DIRECTIONS FOR THIS TASK » From the line that includes "Сообщить о проблеме" to the last line of the records, inclusive, repeat each line exactly.

Saved data entries
____________
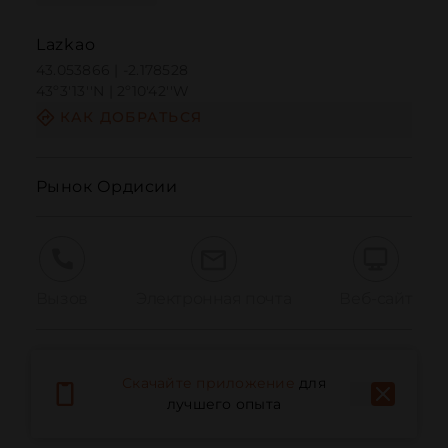
Lazkao
43.053866 | -2.178528
43º3'13''N | 2º10'42''W
КАК ДОБРАТЬСЯ
Рынок Ордисии
Вызов
Электронная почта
Веб-сайт
Сообщить о проблеме
Скачайте приложение
для
лучшего опыта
____________
RESPONSE TO THIS TASK »
Сообщить о проблеме
Скачайте приложение
для
лучшего опыта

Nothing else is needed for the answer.